Author ORCID Identifier
Date of Graduation
Biostatistics, Bioinformatics and Systems Biology
Masters of Science (MS)
Regulation of transcriptional control is a critical feature for organismal development and survival. Because of its effects on chromatin-controlled expression, disruptions of this delicately tuned mechanism are an important factor in development of tumorigenesis. Therefore, there is a growing interest in targeting these control mechanisms for their potential therapeutic values.
Our lab previously discovered the epigenetic regulator function of Tripartite motif protein 24 (TRIM24) through its H3K4me0 and H3K23ac dual histone signature reader function, its negative regulatory effect on the p53 tumor suppressor, in addition to its shown oncogenic driving capacity on immortalized mammary epithelial cells when overexpressed.

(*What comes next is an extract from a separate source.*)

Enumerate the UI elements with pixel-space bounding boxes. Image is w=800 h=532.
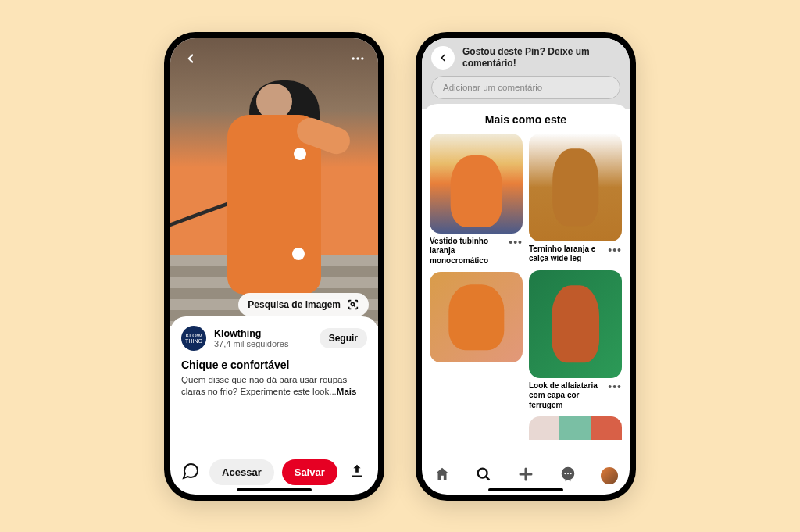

Although TRIM24 is a highly promising target for its therapeutic potential with its previously discovered domains facilitating several different functions, it is still elusive which of its domains are essential for its oncogenic effects.
During our lab’s previous studies on identification of the mechanisms behind the oncogenic effects of TRIM24, we generated a mouse model that conditionally overexpresses TRIM24. We successfully showed that a level of 2-3-fold above normal expression of TRIM24 is sufficient for tumor initiation and progression in mouse mammary epithelial cells. Moreover, the pathological examination of the tumors extracted from these mice revealed over 70% concordance with carcinosarcoma and also were reported to recapitulate human Metaplastic Breast Carcinomas (MpBC).

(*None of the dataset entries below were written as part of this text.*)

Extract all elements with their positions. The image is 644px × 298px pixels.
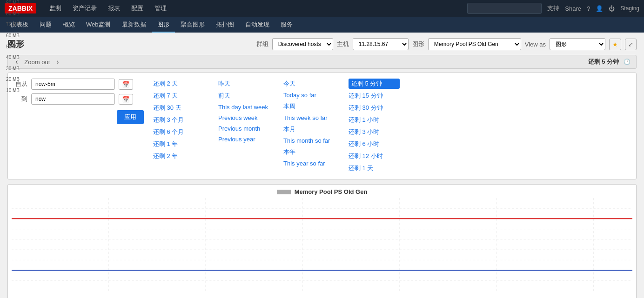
x-tick: 10:03:40 [12, 293, 22, 298]
x-tick: 10:07:30 [483, 293, 493, 298]
quick-link-6h[interactable]: 还剩 6 小时 [349, 139, 400, 149]
sec-nav-autodiscovery[interactable]: 自动发现 [240, 17, 275, 33]
quick-link-this-week[interactable]: 本周 [283, 101, 335, 112]
graph-label: 图形 [412, 40, 424, 48]
quick-col-1: 还剩 2 天 还剩 7 天 还剩 30 天 还剩 3 个月 还剩 6 个月 还剩… [153, 79, 204, 173]
graph-with-yaxis: 90 MB 80 MB 70 MB 60 MB 50 MB 40 MB 30 M… [12, 198, 632, 298]
sec-nav-webmon[interactable]: Web监测 [80, 17, 116, 33]
x-tick: 10:07:00 [421, 293, 431, 298]
to-input[interactable] [31, 93, 115, 105]
x-tick: 10:05:20 [216, 293, 227, 298]
group-label: 群组 [256, 40, 268, 48]
date-inputs: 自从 📅 到 📅 应用 [13, 79, 144, 173]
help-icon[interactable]: ? [587, 5, 590, 12]
apply-button[interactable]: 应用 [117, 110, 144, 124]
quick-link-previous-week[interactable]: Previous week [218, 113, 269, 122]
x-tick: 10:05:40 [257, 293, 268, 298]
from-calendar-button[interactable]: 📅 [119, 79, 133, 90]
x-tick: 10:06:10 [319, 293, 329, 298]
quick-link-this-day-last-week[interactable]: This day last week [218, 103, 269, 112]
quick-link-12h[interactable]: 还剩 12 小时 [349, 151, 400, 161]
x-tick: 10:05:55 [288, 293, 298, 298]
zoom-out-button[interactable]: Zoom out [24, 59, 50, 66]
quick-links: 还剩 2 天 还剩 7 天 还剩 30 天 还剩 3 个月 还剩 6 个月 还剩… [153, 79, 631, 173]
from-row: 自从 📅 [13, 79, 144, 90]
quick-link-previous-year[interactable]: Previous year [218, 135, 269, 144]
sec-nav-problems[interactable]: 问题 [34, 17, 57, 33]
x-tick: 10:05:45 [268, 293, 278, 298]
to-calendar-button[interactable]: 📅 [119, 94, 133, 105]
zoom-clock-icon[interactable]: 🕐 [624, 59, 631, 65]
quick-link-1y[interactable]: 还剩 1 年 [153, 139, 204, 149]
power-icon[interactable]: ⏻ [609, 5, 615, 12]
view-as-label: View as [525, 41, 546, 48]
x-tick: 10:05:35 [247, 293, 257, 298]
quick-link-previous-month[interactable]: Previous month [218, 124, 269, 133]
nav-reports[interactable]: 报表 [102, 0, 126, 17]
user-icon[interactable]: 👤 [596, 5, 603, 12]
sec-nav-latest[interactable]: 最新数据 [116, 17, 152, 33]
x-tick: 10:05:50 [278, 293, 288, 298]
quick-link-day-before[interactable]: 前天 [218, 91, 269, 101]
quick-link-this-year-so-far[interactable]: This year so far [283, 159, 335, 168]
graph-select[interactable]: Memory Pool PS Old Gen [428, 38, 521, 50]
view-as-select[interactable]: 图形 [550, 38, 605, 50]
x-tick: 10:04:00 [53, 293, 63, 298]
quick-link-5min[interactable]: 还剩 5 分钟 [349, 79, 400, 89]
x-tick: 10:06:15 [329, 293, 339, 298]
quick-link-this-month-so-far[interactable]: This month so far [283, 136, 335, 145]
quick-link-6m[interactable]: 还剩 6 个月 [153, 127, 204, 137]
search-input[interactable] [467, 3, 542, 14]
star-button[interactable]: ★ [609, 39, 621, 50]
sec-nav-services[interactable]: 服务 [275, 17, 298, 33]
quick-link-this-year[interactable]: 本年 [283, 147, 335, 157]
zoom-next-button[interactable]: › [54, 58, 60, 66]
quick-link-this-month[interactable]: 本月 [283, 124, 335, 134]
nav-monitor[interactable]: 监测 [44, 0, 67, 17]
page-content: 图形 群组 Discovered hosts 主机 11.28.15.67 图形… [0, 33, 644, 298]
x-tick: 10:05:30 [237, 293, 247, 298]
x-tick: 10:06:35 [370, 293, 380, 298]
from-input[interactable] [31, 79, 115, 90]
quick-link-2y[interactable]: 还剩 2 年 [153, 151, 204, 161]
nav-assets[interactable]: 资产记录 [67, 0, 102, 17]
nav-config[interactable]: 配置 [126, 0, 149, 17]
graph-main: 10:03:4010:03:4510:03:5010:03:5510:04:00… [12, 198, 632, 298]
quick-link-3m[interactable]: 还剩 3 个月 [153, 115, 204, 125]
zoom-period: 还剩 5 分钟 [588, 58, 619, 66]
quick-link-30min[interactable]: 还剩 30 分钟 [349, 103, 400, 113]
quick-link-today-so-far[interactable]: Today so far [283, 91, 335, 99]
x-tick: 10:04:45 [145, 293, 155, 298]
quick-link-15min[interactable]: 还剩 15 分钟 [349, 91, 400, 101]
x-tick: 10:04:10 [73, 293, 83, 298]
group-select[interactable]: Discovered hosts [272, 38, 333, 50]
quick-link-2d[interactable]: 还剩 2 天 [153, 79, 204, 89]
quick-link-7d[interactable]: 还剩 7 天 [153, 91, 204, 101]
x-tick: 10:08:25 [595, 293, 605, 298]
staging-badge: Staging [620, 5, 639, 12]
x-tick: 10:04:35 [124, 293, 134, 298]
filter-bar: 群组 Discovered hosts 主机 11.28.15.67 图形 Me… [256, 38, 637, 50]
sec-nav-topology[interactable]: 拓扑图 [210, 17, 240, 33]
sec-nav-graphs[interactable]: 图形 [152, 17, 175, 33]
expand-button[interactable]: ⤢ [625, 39, 637, 50]
x-tick: 10:04:05 [63, 293, 73, 298]
quick-link-today[interactable]: 今天 [283, 79, 335, 89]
host-select[interactable]: 11.28.15.67 [353, 38, 409, 50]
sec-nav-overview[interactable]: 概览 [57, 17, 80, 33]
x-tick: 10:06:50 [401, 293, 411, 298]
sec-nav-aggregate[interactable]: 聚合图形 [175, 17, 210, 33]
x-tick: 10:07:05 [431, 293, 442, 298]
x-tick: 10:07:25 [472, 293, 483, 298]
quick-link-yesterday[interactable]: 昨天 [218, 79, 269, 89]
share-link[interactable]: Share [565, 5, 581, 12]
x-axis-inner: 10:03:4010:03:4510:03:5010:03:5510:04:00… [12, 293, 616, 298]
x-tick: 10:04:25 [104, 293, 114, 298]
quick-link-1day[interactable]: 还剩 1 天 [349, 163, 400, 173]
quick-link-3h[interactable]: 还剩 3 小时 [349, 127, 400, 137]
quick-link-1h[interactable]: 还剩 1 小时 [349, 115, 400, 125]
quick-link-30d[interactable]: 还剩 30 天 [153, 103, 204, 113]
quick-link-this-week-so-far[interactable]: This week so far [283, 113, 335, 122]
nav-admin[interactable]: 管理 [149, 0, 172, 17]
support-link[interactable]: 支持 [547, 4, 559, 13]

Furthermore, in our earlier research on TRIM24 overexpressing mammary cancer epithelial cell lines, our lab also showed that knocking down TRIM24 using siRNA results in significantly impaired cell growth and induction of apoptosis compared to controls in the mammary cancer cell population. These findings were also consistent with gene dependency data from Project Achilles that has genome-wide loss of function screens from hundreds of cell lines. Considering our observations regarding the dependency phenotype of our cell lines on TRIM24, and that TRIM24 functions are facilitated by its multiple domains from as shown by our lab’s previous studies, we hypothesized that the function of TRIM24 in breast cancer is domain-specific. To test this hypothesis, we performed a CRISPR/Cas9 tiling array screen that targets multiple TRIM24 domains to identify the essential domain or domains in two TRIM24 overexpressing cancer cell lines, with the long-term goal of identifying which domain can be therapeutically targeted.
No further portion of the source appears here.